In Mecklenburg-Vorpommern gibt es derzeit immer noch etwa 40.000 Kleinkläranlagen, die nicht den allgemein anerkannten Regeln der Technik entsprechen. Hier stehen Gelder aus dem EU-Fond ELER, welcher bis 2013 läuft, zur Verfügung.

Die zeitlich befristete doppelte Förderhöhe ist nun leider seit dem 31.12.2009 abgelaufen.

Demnach gelten jetzt folgende Förderhöhen:

- bis zu 750 € bis 10 EW und zuwendungsfähigen Ausgaben von mindestens 3.500 €
- bis zu 1.500 € bis 20 EW und zuwendungsfähigen Ausgaben von mindestens 7.000 €
- bis zu 2.000 € bis 50 EW und zuwendungsfähigen Ausgaben von mindestens 10.000 €

Allerdings besteht kein Anspruch auf die Bewilligung der Zuwendung. Bewilligt wird die Förderung von der jeweils zuständigen Wasserbehörde nach Ermessen.

 

Förderung von Kleinkläranlagen in Sachsen

Sachsen hat seit März 2007 mit 1,8 Millionen Euro den Bau von rund 1000 Kleinkläranlagen gefördert.
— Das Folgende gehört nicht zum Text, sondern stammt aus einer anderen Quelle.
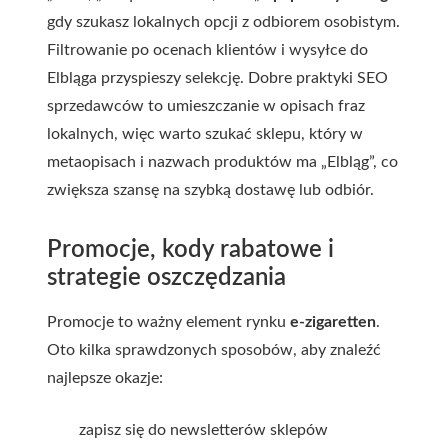
gdy szukasz lokalnych opcji z odbiorem osobistym.
Filtrowanie po ocenach klientów i wysyłce do
Elbląga przyspieszy selekcję. Dobre praktyki SEO
sprzedawców to umieszczanie w opisach fraz
lokalnych, więc warto szukać sklepu, który w
metaopisach i nazwach produktów ma „Elbląg”, co
zwiększa szansę na szybką dostawę lub odbiór.
Promocje, kody rabatowe i
strategie oszczędzania
Promocje to ważny element rynku
e-zigaretten
.
Oto kilka sprawdzonych sposobów, aby znaleźć
najlepsze okazje:
zapisz się do newsletterów sklepów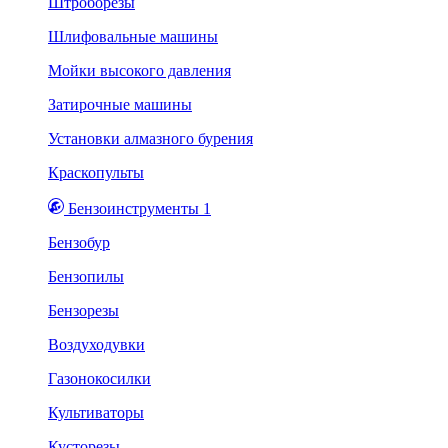
Штроборезы
Шлифовальные машины
Мойки высокого давления
Затирочные машины
Установки алмазного бурения
Краскопульты
Бензоинструменты 1
Бензобур
Бензопилы
Бензорезы
Воздуходувки
Газонокосилки
Культиваторы
Кусторезы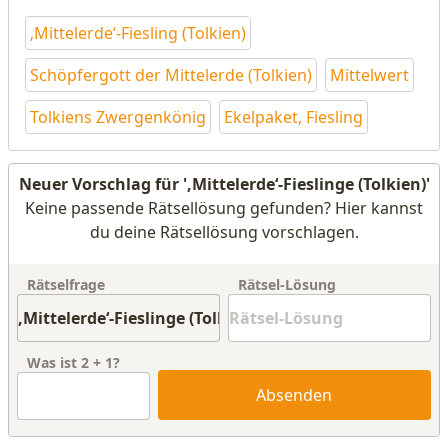
‚Mittelerde‘-Fiesling (Tolkien)
Schöpfergott der Mittelerde (Tolkien)
Mittelwert
Tolkiens Zwergenkönig
Ekelpaket, Fiesling
Neuer Vorschlag für '‚Mittelerde‘-Fieslinge (Tolkien)'
Keine passende Rätsellösung gefunden? Hier kannst
du deine Rätsellösung vorschlagen.
Rätselfrage
Rätsel-Lösung
Was ist
2
+
1
?
Absenden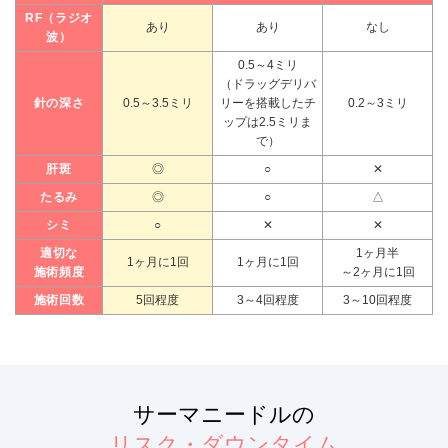
RF（ラジオ
あり
あり
なし
波）
0.5～4ミリ
（ドラッグデリバ
針の深さ
0.5～3.5ミリ
リーを搭載したチ
0.2～3ミリ
ップは2.5ミリま
で）
肝斑
◎
○
✕
たるみ
◎
○
△
シミ
○
✕
✕
適切な
1ヶ月半
1ヶ月に1回
1ヶ月に1回
施術頻度
～2ヶ月に1回
施術回数
5回程度
3～4回程度
3～10回程度
サーマニードルの
リスク・ダウンタイム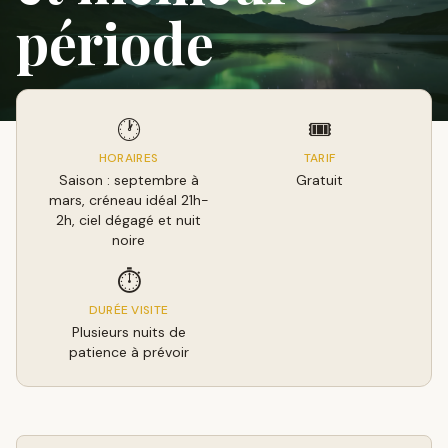
période
🕐
🎟️
HORAIRES
TARIF
Saison : septembre à
Gratuit
mars, créneau idéal 21h-
2h, ciel dégagé et nuit
noire
⏱️
DURÉE VISITE
Plusieurs nuits de
patience à prévoir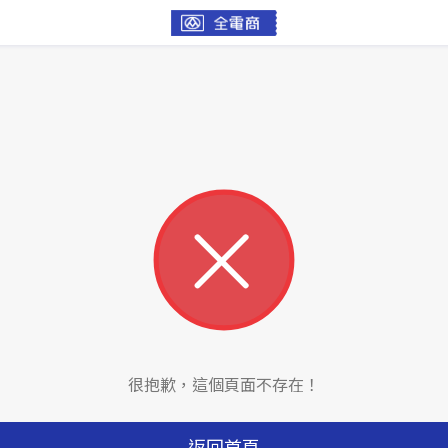
很抱歉，這個頁面不存在！
返回首頁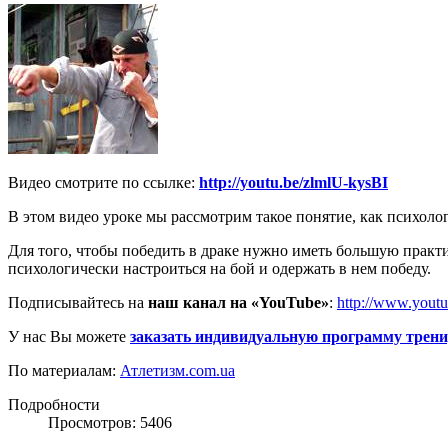
Видео смотрите по ссылке:
http://youtu.be/zlmlU-kysBI
В этом видео уроке мы рассмотрим такое понятие, как психоло
Для того, чтобы победить в драке нужно иметь большую практи
психологически настроиться на бой и одержать в нем победу.
Подписывайтесь на
наш канал на «YouTube»
:
http://www.yout
У нас Вы можете
заказать индивидуальную программу трен
По материалам:
Атлетизм.com.ua
Подробности
Просмотров: 5406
Zudem seien der Bau oder die Sanierung weiterer rund 66000 Anlagen dieser Art bewilligt, teilte das Umweltministerium mit. Sachsen plane jährlich 14 Millionen Euro Fördergelder für dezentrale Kleinkläranlagen ein.

Die Höhe der Zuschüsse richtet sich nach der Kapazität der Anlage:
Grundförderung für den Neubau einer privaten Kleinkläranlage (4 EW): 1.500 EUR
Grundförderung für die Nachrüstung einer bestehenden Anlage (4 EW): 1.000 EUR
Bei Neubau und Nachrüstung werden für jeden weiteren angeschlossenen Einwohner zusätzlich 150 EUR gewährt.


 

Förderung von Kleinkläranlagen in Thüringen

Quelle: Thüringer Ministerium für Landwirtschaft, Naturschutz und Umwelt

Seit 1991 wurden in Thüringen 518 kommunale Kläranlagen neu errichtet bzw. rekonstruiert. Damit wurde insbesondere in den größeren Gemeinden und Städten bereits ein guter Stand der Abwasserentsorgung erreicht. In den ländlichen Gebieten Thüringens hingegen lassen sich oftmals zentrale Abwasserbehandlungsanlagen nicht wirtschaftlich errichten. Hier können insbesondere Kleinkläranlagen als Ergänzung oder Alternative zur zentralen Abwasserentsorgung angesehen werden.

„Die Sanierung von Kleinkläranlagen, die wir vor allem im ländlichen Raum als Dauerlösung brauchen, soll ab 2008 in Thüringen gefördert werden. Eine entsprechende Förderrichtlinie wird derzeit im Thüringer Ministerium für Landwirtschaft, Naturschutz und Umwelt vorbereitet“, informierte der Staatssekretär im Thüringer Ministerium für Landwirtschaft, Naturschutz und Umwelt, Stefan Baldus.

Das Thüringer Ministerium für Landwirtschaft, Naturschutz und Umwelt hat im Rahmen der derzeitigen Novellierung des Thüringer Wassergesetzes einen Vorschlag erarbeitet, die Einsatzmöglichkeiten von Kleinkläranlagen, die dem Stand der Technik entsprechen, im ländlichen Raum zukünftig auszudehnen.

Ein maßgebliches Kriterium für den Einsatz von Kleinkläranlagen als Dauerlösung wird insbesondere die Wirtschaftlichkeit im Vergleich zur zentralen Abwasserbehandlung sein. Staatssekretär Baldus betonte, dass es weiterhin in der Zuständigkeit der Aufgaben-träger der Abwasserbeseitigung liegen soll, festzulegen, welche Gebiete an eine kommunale Anlage angeschlossen werden und in welchen Gebieten die Abwasserbeseitigung dauerhaft mit Kleinkläranlagen erfolgen soll.

„Für den Einsatz von Kleinkläranlagen gelten bundesrechtliche Vorgaben. Deshalb wollen wir die Modernisierung von Kleinkläranlagen mit Fördermitteln unterstützen“, so der Staatssekretär.

Baldus betonte abschließend, dass für sanierte, dem Stand moderner Technik entsprechende Kleinkläranlagen ein Bestandsschutz von 15 Jahren vorgesehen sei.